唾を飲み込んだレネットの周囲が翳った。見上げれば、暗赤色に塗られた人型ヘリが新たに着陸してくるところだった。その数、4機。
「投降すると聞こえましたが?」
新たに現れた4体の人型ヘリのうち、他の3機に守られるようにして立つ機体のスピーカーから女の声が発せられた。
そうです、とレネットは答える。
「あの機体に関しては?」
「あれにはパイロットが乗っていません。ただ、当方が救助したこの国の民間人が2名乗り込んでいます」
「――なんだ、パイロットが乗ってなかったんだ?」
幼い声が白い機体から流れ、レネットはぎょっとして振り返った。乗っているのは子供なのか? 3人の仲間を鮮やかに撃墜してみせたのが、子供?
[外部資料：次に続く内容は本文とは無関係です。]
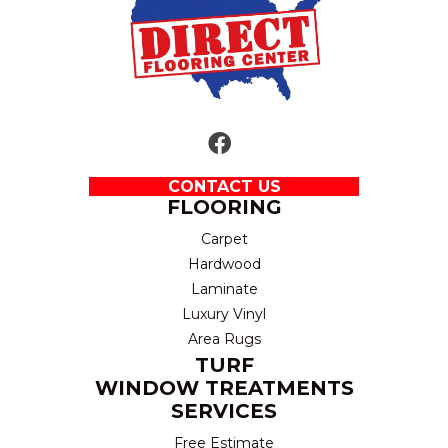
CONTACT US
FLOORING
Carpet
Hardwood
Laminate
Luxury Vinyl
Area Rugs
TURF
WINDOW TREATMENTS
SERVICES
Free Estimate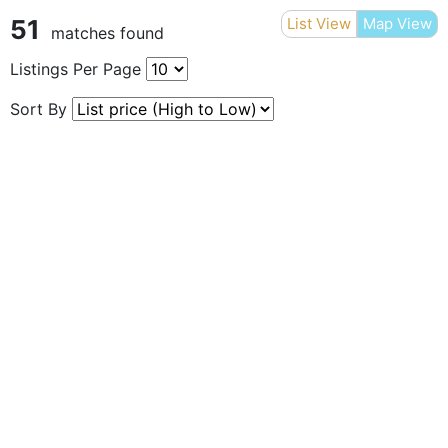
51
List View
Map View
matches found
Listings Per Page
Sort By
「私はカメリア・東雲、国際屠龍機関『ゲオルギウス』特務少尉です。レネット・チェリモーヤの投降を認めます」
ダークレッドの機体に乗った女が口にしたその名をレネットは復唱した。ゲオルギウス。それが敵の名前か。
「まずそこから降りて、両手を挙げて頭の上で組め。ゆっくりとだ。こちらはいつでもおまえを撃ち殺せるのを忘れるな」
カメリアと名乗った女の声にレネットは従う。こうしている間にあの2人が逃げていてくれればいいのに、と思う。
だが。
「ねえ、カメリア?」
その明るい子供の声に、レネットは微笑ましさより不吉なものを感じ取った。
「何ですか、スオウ坊ちゃま?」
「あれ、破壊していいよね?」
いきなり何を言い出すんだとばかりにカメリアが息を呑み、レネットはぎょっとしたようにスオウを見上げる。
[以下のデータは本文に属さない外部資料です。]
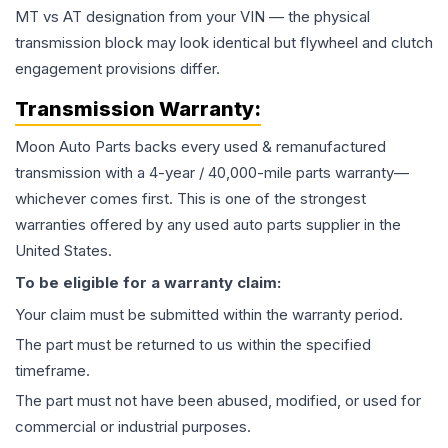
MT vs AT designation from your VIN — the physical
transmission block may look identical but flywheel and clutch
engagement provisions differ.
Transmission
Warranty:
Moon Auto Parts backs every used & remanufactured
transmission
with a 4-year / 40,000-mile parts warranty—
whichever comes first. This is one of the strongest
warranties offered by any used auto parts supplier in the
United States.
To be eligible for a warranty claim:
Your claim must be submitted within the warranty period.
The part must be returned to us within the specified
timeframe.
The part must not have been abused, modified, or used for
commercial or industrial purposes.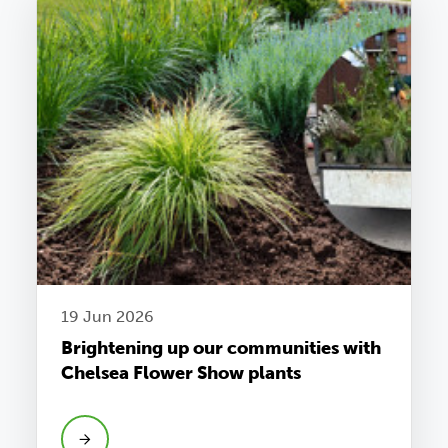
19 Jun 2026
Brightening up our communities with
Chelsea Flower Show plants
「待ってください、私は投降しました! それに、あれに乗っているのはあなた達と同じ地球人なんですよ!?」
知らないよ。スオウは鼻で笑う。どんな扱いを受けたって、敗者には何も言う権利がない。人間同士ならいざしらず、国際条約を交わしているわけでもない異世界人相手に遠慮などいるものか。嫌なら降伏などしなければよかったのだ。
「坊ちゃま!」
カメリアの言いたいこともわかる。あの機体だけ他と外見が異なる。鹵獲出来るものならしたいというのだろう。
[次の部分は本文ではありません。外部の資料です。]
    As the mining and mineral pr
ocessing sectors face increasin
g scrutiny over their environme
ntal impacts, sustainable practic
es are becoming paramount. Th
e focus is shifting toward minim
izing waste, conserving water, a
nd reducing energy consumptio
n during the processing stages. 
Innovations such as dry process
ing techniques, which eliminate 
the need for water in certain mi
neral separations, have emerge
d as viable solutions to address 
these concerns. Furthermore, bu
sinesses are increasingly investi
「関係ないね。異世界のものも、異世界人に接触した者も抹殺、だろ?」
スオウは、大地にうつぶせになったまま動かない異世界のマシンに向かってトリガーを引いた。彼の乗る兵器――対怪竜戦車『ムササビ』のアームに保持されたマシンガンの銃口が火を噴く。
狙いは正確だ。銃口とペロネーの中心に、コンマ数ミリのズレもない。
しかし、銃弾はビルの壁面を粉砕しただけに終わった。
ペロネーは、スオウの視界から消えていた。
「なにッ……!?」
スオウの直感が、彼に空を見上げさせる。
太陽の光を遮る闇となったブランシュ・ペロネーが、スオウの頭上に浮かんでいた。
影の中でその双眸だけが、まばゆい光を放ってスオウを睨みつける。
「――いい加減にしろよ」
ペロネーのコクピットで、草四郎は操縦桿を握りしめ、唸る。
「これ以上、やられっぱなしでたまるかよ!」
軍馬がいななくように、ブランシュ・ペロネーのモーター音が鳴り響く。